Dad was excited to see me when I made my surprise arrival at the house. His beautiful blue eyes sparkled as they welled up with tears at seeing his baby girl. I never wanted his bear hug to end. My heart was breaking, and it pained my spirit to look him truthfully in the eyes. After a tearful explanation and a faithless promise that he was just trying it for a little while, we arrived at the nursing home a few hours later.
Dad taught me how to be brave, and it was time to let him go. I coveted the courage to give my dad a final act of kindness. I was his beloved baby girl, and I had to find the compassion to tell him that when he knew it was his time, I would be okay.

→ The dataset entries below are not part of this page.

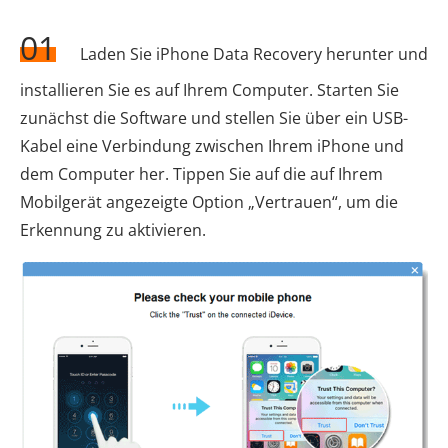
01
Laden Sie iPhone Data Recovery herunter und
installieren Sie es auf Ihrem Computer. Starten Sie
zunächst die Software und stellen Sie über ein USB-
Kabel eine Verbindung zwischen Ihrem iPhone und
dem Computer her. Tippen Sie auf die auf Ihrem
Mobilgerät angezeigte Option „Vertrauen“, um die
Erkennung zu aktivieren.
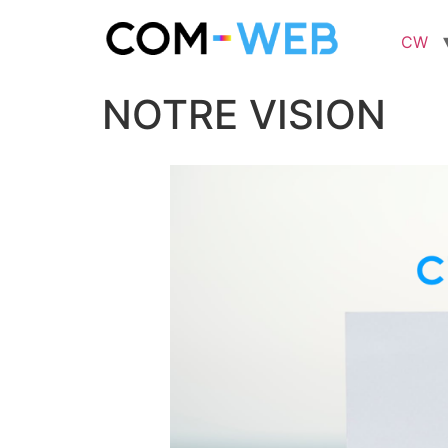
CW
NOTRE VISION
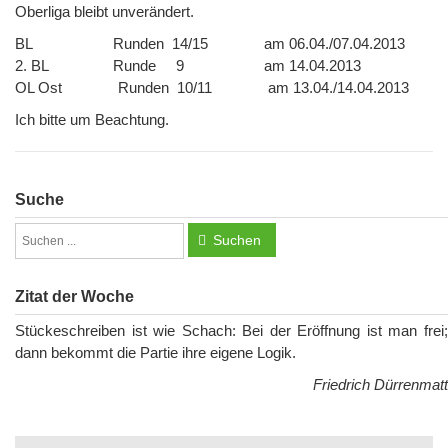
Oberliga bleibt unverändert.
BL Runden 14/15 am 06.04./07.04.2013
2. BL Runde 9 am 14.04.2013
OL Ost Runden 10/11 am 13.04./14.04.2013
Ich bitte um Beachtung.
Suche
Suchen
Zitat der Woche
Stückeschreiben ist wie Schach: Bei der Eröffnung ist man frei;
dann bekommt die Partie ihre eigene Logik.
Friedrich Dürrenmatt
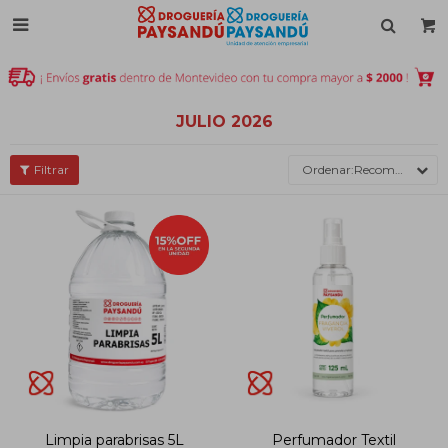

JULIO 2026
Recomendados
Limpia parabrisas 5L
Perfumador Textil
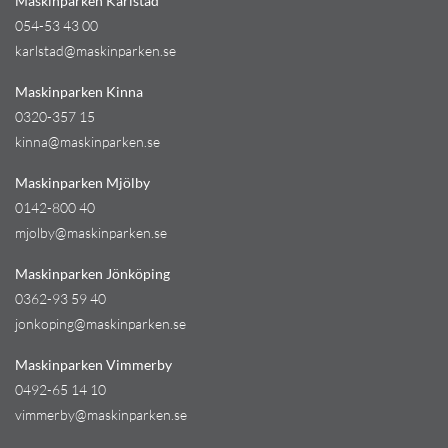
Maskinparken Karlstad
054-53 43 00
karlstad@maskinparken.se
Maskinparken Kinna
0320-357 15
kinna@maskinparken.se
Maskinparken Mjölby
0142-800 40
mjolby@maskinparken.se
Maskinparken Jönköping
0362-93 59 40
jonkoping@maskinparken.se
Maskinparken Vimmerby
0492-65 14 10
vimmerby@maskinparken.se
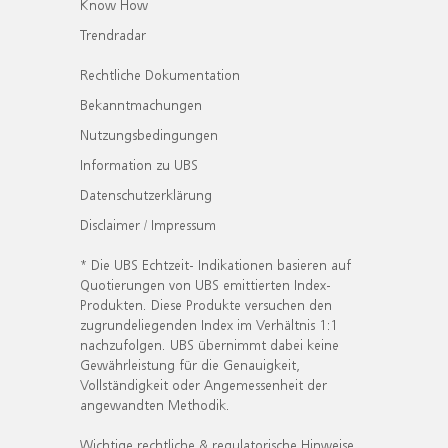
Know How
Trendradar
Rechtliche Dokumentation
Bekanntmachungen
Nutzungsbedingungen
Information zu UBS
Datenschutzerklärung
Disclaimer / Impressum
* Die UBS Echtzeit- Indikationen basieren auf
Quotierungen von UBS emittierten Index-
Produkten. Diese Produkte versuchen den
zugrundeliegenden Index im Verhältnis 1:1
nachzufolgen. UBS übernimmt dabei keine
Gewährleistung für die Genauigkeit,
Vollständigkeit oder Angemessenheit der
angewandten Methodik.
Wichtige rechtliche & regulatorische Hinweise.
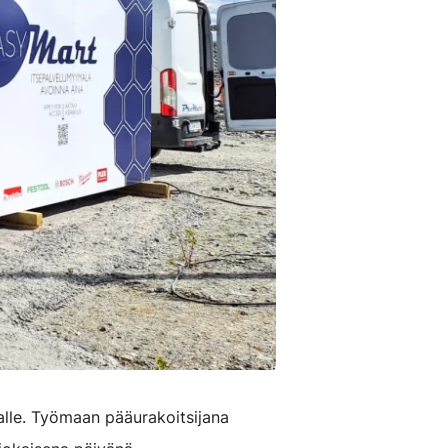
lle. Työmaan pääurakoitsijana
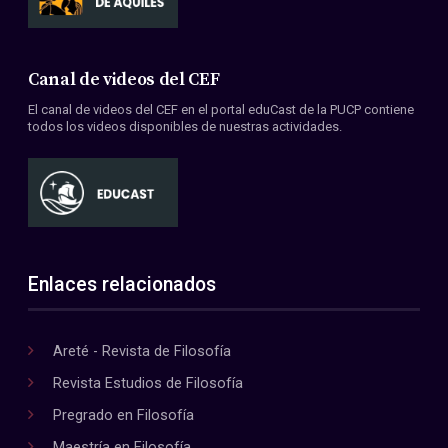
Canal de videos del CEF
El canal de videos del CEF en el portal eduCast de la PUCP contiene
todos los videos disponibles de nuestras actividades.
Enlaces relacionados
Areté - Revista de Filosofía
Revista Estudios de Filosofía
Pregrado en Filosofía
Maestría en Filosofía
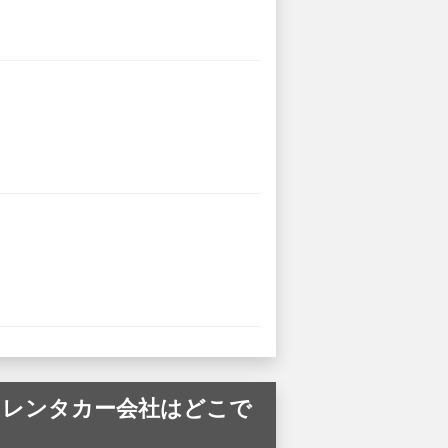
供しているレンタカー会社はどこで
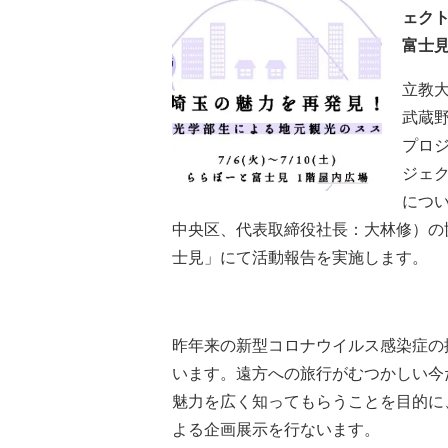
ェク
富士
立教
武蔵
プロ
ジェ
につ
中央区、代表取締役社長：大林修）の
士見」にて活動報告を実施します。
昨年来の新型コロナウイルス感染症の
います。遠方への旅行がむつかしい今
魅力を広く知ってもらうことを目的に
よる企画展示を行ないます。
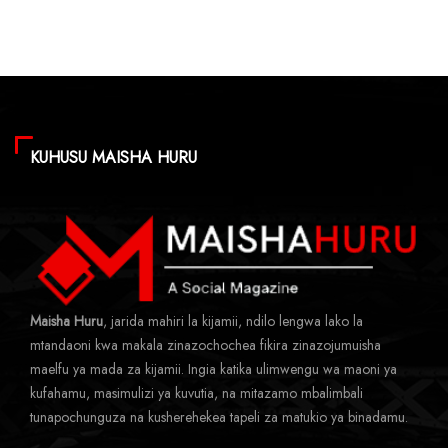
KUHUSU MAISHA HURU
Maisha Huru
, jarida mahiri la kijamii, ndilo lengwa lako la
mtandaoni kwa makala zinazochochea fikira zinazojumuisha
maelfu ya mada za kijamii. Ingia katika ulimwengu wa maoni ya
kufahamu, masimulizi ya kuvutia, na mitazamo mbalimbali
tunapochunguza na kusherehekea tapeli za matukio ya binadamu.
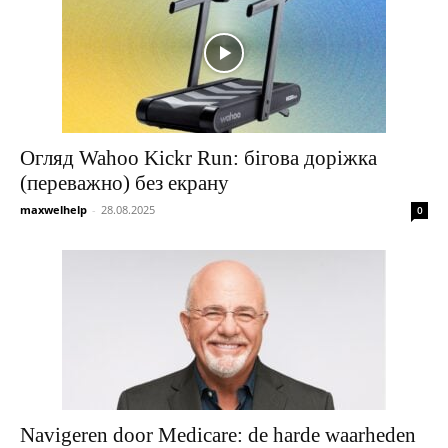
Огляд Wahoo Kickr Run: бігова доріжка
(переважно) без екрану
maxwelhelp
-
28.08.2025
0
Navigeren door Medicare: de harde waarheden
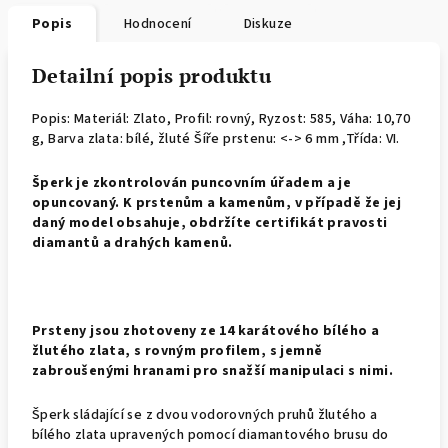
Popis
Hodnocení
Diskuze
Detailní popis produktu
Popis: Materiál: Zlato, Profil: rovný,
Ryzost: 585, Váha: 10,70
g, Barva zlata: bílé, žluté Šíře prstenu: <-> 6 mm ,Třída: VI.
Š
perk je zkontrolován puncovním úřadem a je
opuncovaný. K prstenům a kamenům, v případě že jej
daný model obsahuje, obdržíte certifikát pravosti
diamantů a drahých kamenů.
Prsteny jsou zhotoveny ze 14 karátového bílého a
žlutého zlata, s rovným profilem, s jemně
zabroušenými hranami pro snažší manipulaci s nimi.
Šperk sládající se z dvou vodorovných pruhů žlutého a
bílého zlata upravených pomocí diamantového brusu do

Father’s Day arrived a few months later. I desperately hoped he might remember me. He always seemed to come out of the fog for me, even if just for a few moments. With Mom’s help, we planned for me to call him at the nursing home.
My mom held the phone up to his ear. I told him how much I loved him. I could hear Mom telling him it was me on the phone, but his only response was gibberish and mumbling. My hope of connecting with him on Father’s Day like I had the previous fifty years was gone. It had seemingly taken that away too.
Mom took the phone from my dad. He immediately shouted, “I want to talk to Cheryl!” Mom put the phone back up to his ear. My heart melted, my eyes leaked, and I once again proclaimed, “Happy Father’s Day, Dad. I love you!”
He said, “You love me?”
“I sure do, Dad. Always.”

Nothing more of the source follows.